Moving Up a Deadline
Linda Dillman EVP AND CIO Wal-Mart
By Interviewed by Eugenia Levenson

(FORTUNE Magazine) – SOMETIMES YOU don't know if a decision was right for months or years; sometimes it is forever ambiguous. But I knew my decision to push for a centralized pharmacy database ahead of schedule was right the day after Hurricane Katrina hit.

I'm in charge of information technology at Wal-Mart, and one of the projects we had on our to-do list last March was to pull together all the prescription information into a national database. The idea was to allow customers to fill their prescriptions at any Wal-Mart. Some 90% of the prescriptions we fill are paid for by insurance, so what causes customers to go to one pharmacy over another isn't price. We needed to offer customers other advantages, and this database was one of them.

The team in charge of this effort said they could finish by the fall. I stopped the meeting and challenged them. I said, "Let's look at what this means to our customers and what this will mean to our business. There's got to be a way to do it sooner." Then I gave them a very aggressive date: the end of April. The team was shell-shocked. They didn't see how it could be done.

But I wanted them to think differently about what they were doing. So we pulled together people from across the IT division who hadn't had any experience with the project. They wouldn't be too close to it and would bring in fresh ideas. They went off for two days and came up with a solution to complete the project faster--and at less cost, because it would take less time to do. And yes, they finished it by the end of April.

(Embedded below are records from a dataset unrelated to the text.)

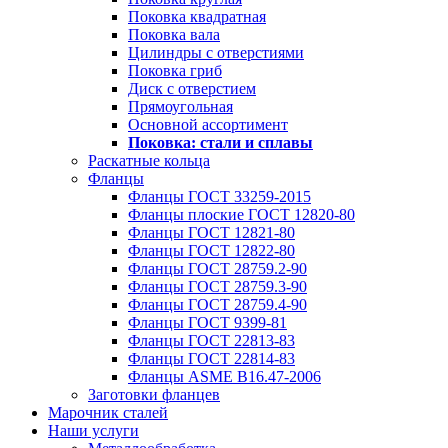
Поковка квадратная
Поковка вала
Цилиндры с отверстиями
Поковка гриб
Диск с отверстием
Прямоугольная
Основной ассортимент
Поковка: cтали и сплавы
Раскатные кольца
Фланцы
Фланцы ГОСТ 33259-2015
Фланцы плоские ГОСТ 12820-80
Фланцы ГОСТ 12821-80
Фланцы ГОСТ 12822-80
Фланцы ГОСТ 28759.2-90
Фланцы ГОСТ 28759.3-90
Фланцы ГОСТ 28759.4-90
Фланцы ГОСТ 9399-81
Фланцы ГОСТ 22813-83
Фланцы ГОСТ 22814-83
Фланцы ASME B16.47-2006
Заготовки фланцев
Марочник сталей
Наши услуги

That became very important after Hurricane Katrina because it meant that any store could fill prescriptions. We had 12 stores in the New Orleans area and a couple in Mississippi that were destroyed or closed. We were able to say, "If you've ever gotten a prescription filled by Wal-Mart, you can go into any store and fill it now."

It also gave us the ability to send in mobile pharmacies because they too had access to all the prescription histories. Our system is built in such a way that pharmacists can work over a PC screen: We capture the physical image of the prescription and the image of the filled bottle. So we had pharmacists set up remotely in Arkansas working with the mobile pharmacies to help fill prescriptions. If we hadn't finished the project earlier, we wouldn't have had that capability.